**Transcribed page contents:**
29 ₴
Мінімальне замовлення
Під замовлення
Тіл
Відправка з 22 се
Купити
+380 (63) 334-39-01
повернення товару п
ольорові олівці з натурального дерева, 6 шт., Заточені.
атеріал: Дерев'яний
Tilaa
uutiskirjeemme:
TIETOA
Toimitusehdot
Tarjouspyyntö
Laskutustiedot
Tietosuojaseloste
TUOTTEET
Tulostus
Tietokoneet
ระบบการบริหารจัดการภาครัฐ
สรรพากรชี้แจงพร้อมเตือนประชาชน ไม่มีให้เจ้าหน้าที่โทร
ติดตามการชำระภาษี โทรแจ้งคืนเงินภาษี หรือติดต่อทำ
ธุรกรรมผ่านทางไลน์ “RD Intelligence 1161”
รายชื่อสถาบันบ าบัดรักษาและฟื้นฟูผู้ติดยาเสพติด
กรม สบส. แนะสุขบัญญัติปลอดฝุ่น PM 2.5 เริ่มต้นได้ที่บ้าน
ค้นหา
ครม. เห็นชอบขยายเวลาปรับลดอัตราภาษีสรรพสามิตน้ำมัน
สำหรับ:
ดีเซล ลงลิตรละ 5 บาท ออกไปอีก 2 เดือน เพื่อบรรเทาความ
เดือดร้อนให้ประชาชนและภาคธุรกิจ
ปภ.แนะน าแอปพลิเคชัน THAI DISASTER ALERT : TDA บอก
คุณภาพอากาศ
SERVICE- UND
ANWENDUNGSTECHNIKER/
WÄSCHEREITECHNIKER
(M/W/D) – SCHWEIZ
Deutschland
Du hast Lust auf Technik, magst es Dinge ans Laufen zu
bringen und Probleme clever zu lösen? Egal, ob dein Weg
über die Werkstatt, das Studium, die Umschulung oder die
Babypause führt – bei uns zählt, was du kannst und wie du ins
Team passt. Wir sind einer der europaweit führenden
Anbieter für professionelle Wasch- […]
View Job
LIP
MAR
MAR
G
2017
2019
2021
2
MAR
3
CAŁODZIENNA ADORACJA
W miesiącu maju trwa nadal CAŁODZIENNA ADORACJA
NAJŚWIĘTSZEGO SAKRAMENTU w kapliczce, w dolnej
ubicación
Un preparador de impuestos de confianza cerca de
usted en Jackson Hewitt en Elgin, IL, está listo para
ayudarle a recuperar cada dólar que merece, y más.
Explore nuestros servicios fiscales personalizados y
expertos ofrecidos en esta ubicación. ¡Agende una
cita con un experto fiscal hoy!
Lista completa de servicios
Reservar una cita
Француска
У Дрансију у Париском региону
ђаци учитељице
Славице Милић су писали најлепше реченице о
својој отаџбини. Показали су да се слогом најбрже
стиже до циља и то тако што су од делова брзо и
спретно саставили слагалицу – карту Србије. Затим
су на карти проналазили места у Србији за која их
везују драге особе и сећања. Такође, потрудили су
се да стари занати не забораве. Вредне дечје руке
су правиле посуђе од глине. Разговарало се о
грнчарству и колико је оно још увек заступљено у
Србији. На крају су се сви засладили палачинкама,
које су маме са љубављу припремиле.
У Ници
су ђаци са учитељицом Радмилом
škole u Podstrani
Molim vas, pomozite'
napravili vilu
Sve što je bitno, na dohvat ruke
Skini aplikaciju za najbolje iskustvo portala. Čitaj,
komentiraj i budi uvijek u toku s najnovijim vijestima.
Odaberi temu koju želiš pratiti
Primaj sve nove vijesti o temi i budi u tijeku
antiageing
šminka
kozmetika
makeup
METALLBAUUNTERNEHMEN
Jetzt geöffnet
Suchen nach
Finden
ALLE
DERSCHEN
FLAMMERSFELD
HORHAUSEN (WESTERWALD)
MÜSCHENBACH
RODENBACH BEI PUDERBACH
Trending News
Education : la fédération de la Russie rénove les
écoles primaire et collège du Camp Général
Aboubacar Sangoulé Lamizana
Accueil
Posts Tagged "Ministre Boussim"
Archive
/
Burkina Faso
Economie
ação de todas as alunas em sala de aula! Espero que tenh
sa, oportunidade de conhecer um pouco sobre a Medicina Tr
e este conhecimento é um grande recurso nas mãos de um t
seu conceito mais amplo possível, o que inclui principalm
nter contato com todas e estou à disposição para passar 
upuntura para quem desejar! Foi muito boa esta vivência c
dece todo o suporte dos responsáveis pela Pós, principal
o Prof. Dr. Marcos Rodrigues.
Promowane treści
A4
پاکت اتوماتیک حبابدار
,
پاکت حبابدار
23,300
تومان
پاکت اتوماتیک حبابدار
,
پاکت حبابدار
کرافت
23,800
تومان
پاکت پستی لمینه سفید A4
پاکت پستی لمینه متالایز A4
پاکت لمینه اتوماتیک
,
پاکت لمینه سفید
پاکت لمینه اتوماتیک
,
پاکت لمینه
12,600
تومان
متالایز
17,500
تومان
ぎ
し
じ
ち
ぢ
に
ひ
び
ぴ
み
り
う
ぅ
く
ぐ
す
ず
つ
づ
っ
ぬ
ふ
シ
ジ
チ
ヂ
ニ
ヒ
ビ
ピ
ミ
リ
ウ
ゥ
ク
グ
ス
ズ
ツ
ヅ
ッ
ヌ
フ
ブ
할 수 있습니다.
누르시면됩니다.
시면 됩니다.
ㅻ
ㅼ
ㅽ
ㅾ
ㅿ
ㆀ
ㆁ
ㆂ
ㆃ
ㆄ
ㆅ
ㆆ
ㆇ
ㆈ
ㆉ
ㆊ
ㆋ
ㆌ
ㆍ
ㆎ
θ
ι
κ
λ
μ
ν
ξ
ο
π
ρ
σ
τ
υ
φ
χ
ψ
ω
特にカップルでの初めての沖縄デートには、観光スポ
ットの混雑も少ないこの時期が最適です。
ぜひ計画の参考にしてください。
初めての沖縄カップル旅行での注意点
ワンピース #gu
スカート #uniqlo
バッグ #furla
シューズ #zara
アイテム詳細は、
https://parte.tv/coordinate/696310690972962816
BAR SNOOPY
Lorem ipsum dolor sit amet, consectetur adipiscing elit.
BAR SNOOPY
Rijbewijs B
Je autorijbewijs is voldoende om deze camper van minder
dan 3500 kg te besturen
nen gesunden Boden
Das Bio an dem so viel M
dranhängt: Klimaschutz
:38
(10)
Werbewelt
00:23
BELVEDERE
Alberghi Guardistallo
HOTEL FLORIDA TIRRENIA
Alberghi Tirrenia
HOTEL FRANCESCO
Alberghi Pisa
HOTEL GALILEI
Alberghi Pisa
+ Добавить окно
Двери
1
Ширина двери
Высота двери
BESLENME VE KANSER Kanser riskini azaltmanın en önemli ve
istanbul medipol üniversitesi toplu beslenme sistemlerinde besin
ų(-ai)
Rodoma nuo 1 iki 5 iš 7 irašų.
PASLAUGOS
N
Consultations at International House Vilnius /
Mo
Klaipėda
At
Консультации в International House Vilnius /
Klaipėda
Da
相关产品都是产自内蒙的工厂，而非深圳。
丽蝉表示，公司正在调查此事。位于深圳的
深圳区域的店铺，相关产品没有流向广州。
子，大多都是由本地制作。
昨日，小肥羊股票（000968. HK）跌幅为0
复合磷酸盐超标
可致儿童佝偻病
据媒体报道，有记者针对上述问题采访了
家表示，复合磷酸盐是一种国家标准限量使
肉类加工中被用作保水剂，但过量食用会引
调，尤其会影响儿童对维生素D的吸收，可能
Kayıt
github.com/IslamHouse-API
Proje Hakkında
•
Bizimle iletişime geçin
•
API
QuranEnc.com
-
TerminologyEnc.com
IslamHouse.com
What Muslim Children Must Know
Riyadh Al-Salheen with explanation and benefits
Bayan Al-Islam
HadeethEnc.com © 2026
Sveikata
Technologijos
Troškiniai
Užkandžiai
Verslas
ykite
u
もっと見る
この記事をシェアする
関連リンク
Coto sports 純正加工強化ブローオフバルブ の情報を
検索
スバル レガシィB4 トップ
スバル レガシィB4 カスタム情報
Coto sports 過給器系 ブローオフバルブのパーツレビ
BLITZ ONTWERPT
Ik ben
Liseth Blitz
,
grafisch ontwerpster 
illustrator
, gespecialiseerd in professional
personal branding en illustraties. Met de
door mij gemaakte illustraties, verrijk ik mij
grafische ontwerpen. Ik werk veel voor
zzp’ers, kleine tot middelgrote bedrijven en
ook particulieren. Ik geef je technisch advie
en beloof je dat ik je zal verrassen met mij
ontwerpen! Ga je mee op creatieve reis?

**Task prompt:** Up to and including the line with "Deutschland", print every line of the records from the start.

**Response below:**
29 ₴
Мінімальне замовлення
Під замовлення
Тіл
Відправка з 22 се
Купити
+380 (63) 334-39-01
повернення товару п
ольорові олівці з натурального дерева, 6 шт., Заточені.
атеріал: Дерев'яний
Tilaa
uutiskirjeemme:
TIETOA
Toimitusehdot
Tarjouspyyntö
Laskutustiedot
Tietosuojaseloste
TUOTTEET
Tulostus
Tietokoneet
ระบบการบริหารจัดการภาครัฐ
สรรพากรชี้แจงพร้อมเตือนประชาชน ไม่มีให้เจ้าหน้าที่โทร
ติดตามการชำระภาษี โทรแจ้งคืนเงินภาษี หรือติดต่อทำ
ธุรกรรมผ่านทางไลน์ “RD Intelligence 1161”
รายชื่อสถาบันบ าบัดรักษาและฟื้นฟูผู้ติดยาเสพติด
กรม สบส. แนะสุขบัญญัติปลอดฝุ่น PM 2.5 เริ่มต้นได้ที่บ้าน
ค้นหา
ครม. เห็นชอบขยายเวลาปรับลดอัตราภาษีสรรพสามิตน้ำมัน
สำหรับ:
ดีเซล ลงลิตรละ 5 บาท ออกไปอีก 2 เดือน เพื่อบรรเทาความ
เดือดร้อนให้ประชาชนและภาคธุรกิจ
ปภ.แนะน าแอปพลิเคชัน THAI DISASTER ALERT : TDA บอก
คุณภาพอากาศ
SERVICE- UND
ANWENDUNGSTECHNIKER/
WÄSCHEREITECHNIKER
(M/W/D) – SCHWEIZ
Deutschland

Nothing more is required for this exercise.